One must also understand the significance of the 55.427s figure in context. This was not the absolute best-case baseline — the Phase 2/3 baseline showed 54.7s synthesis, and the Phase 4 with A4+D4 (before Boolean::add_to_lc) showed 55.8s. The 55.4s Vec baseline was chosen as the most representative comparison point because it shared the most code paths with the Boolean::add_to_lc build.
Output Knowledge Created
The output of this message is the confirmed baseline: 55.427 seconds for synthesis. When combined with the new benchmark results (50.9s average), this yields an improvement of approximately 4.5 seconds, or 8.1%. This validated that Boolean::add_to_lc was the most effective optimization attempted in Phase 4 so far — far exceeding the marginal 0.7% from the Vec recycling pool and the negative returns from SmallVec and cudaHostRegister.

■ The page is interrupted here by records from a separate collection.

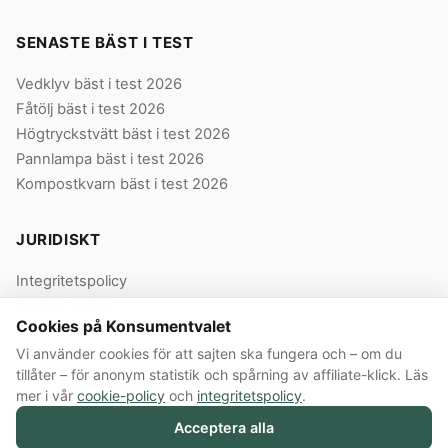
SENASTE BÄST I TEST
Vedklyv bäst i test 2026
Fåtölj bäst i test 2026
Högtryckstvätt bäst i test 2026
Pannlampa bäst i test 2026
Kompostkvarn bäst i test 2026
JURIDISKT
Integritetspolicy
Cookie-policy
Cookies på Konsumentvalet
Användarvillkor
Vi använder cookies för att sajten ska fungera och – om du
Våra villkor
tillåter – för anonym statistik och spårning av affiliate-klick. Läs
mer i vår
cookie-policy
och
integritetspolicy
.
Acceptera alla
© 2026 Konsumentvalet Sverige AB · Org.nr 559474-8914 · Bergendorffsgatan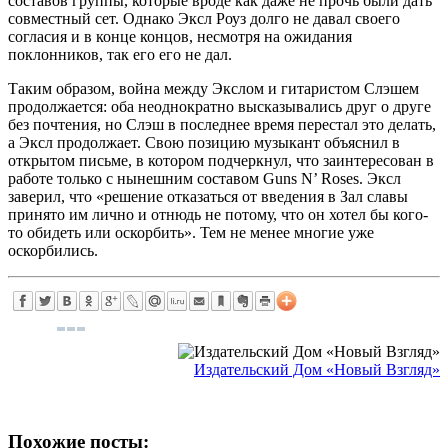
составов группы, которые вроде как даже не прочь были дать
совместный сет. Однако Эксл Роуз долго не давал своего
согласия и в конце концов, несмотря на ожидания
поклонников, так его его не дал.
Таким образом, война между Экслом и гитаристом Слэшем
продолжается: оба неоднократно высказывались друг о друге
без почтения, но Слэш в последнее время перестал это делать,
а Эксл продолжает. Свою позицию музыкант объяснил в
открытом письме, в котором подчеркнул, что заинтересован в
работе только с нынешним составом Guns N’ Roses. Эксл
заверил, что «решение отказаться от введения в Зал славы
принято им лично и отнюдь не потому, что он хотел бы кого-
то обидеть или оскорбить». Тем не менее многие уже
оскорбились.
Издательский Дом «Новый Взгляд»
Похожие посты:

However, the message itself does not compute this comparison. It merely displays the baseline. The actual analysis — the recognition that 55.4s → 50.9s represents a meaningful improvement — happens in the assistant's subsequent reasoning. This separation of data display from data interpretation is characteristic of rigorous performance work: first present the raw numbers, then interpret them.
Broader Significance
Message [msg 1211] represents a turning point in Phase 4. After a series of cancelled and reverted optimizations, the Boolean::add_to_lc change was the first to deliver a clear, measurable improvement. The 8.1% synthesis speedup validated the profiling-driven methodology — the optimization was not guessed at but targeted precisely at the hotspot identified by perf record. This success would later be followed by further investigation into GPU wrapper overhead (discovering synchronous destructor overhead from freeing ~37 GB of C++ vectors and ~130 GB of Rust Vecs) and the eventual 13.2% total E2E improvement.
The message also demonstrates a key insight about performance optimization: the most important tool is not any particular optimization technique but the discipline of measurement, baseline collection, and A/B comparison. The cat command in this message is simple, but the methodology it represents is the foundation of all successful performance work.